━━━━━ Source information ━━━━━

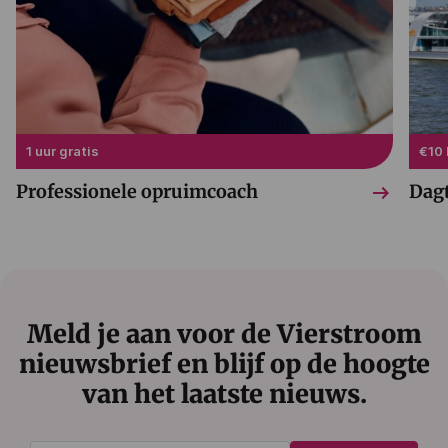
1 uur gratis
€10 
arrow_right_alt
Professionele opruimcoach
Dag
Meld je aan voor de Vierstroom
nieuwsbrief en blijf op de hoogte
van het laatste nieuws.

━━━━━

Write out only the lines from the one containing "Meld je aan voor de Vierstroom" through the end of the listing above, exactly as they stand.

Meld je aan voor de Vierstroom
nieuwsbrief en blijf op de hoogte
van het laatste nieuws.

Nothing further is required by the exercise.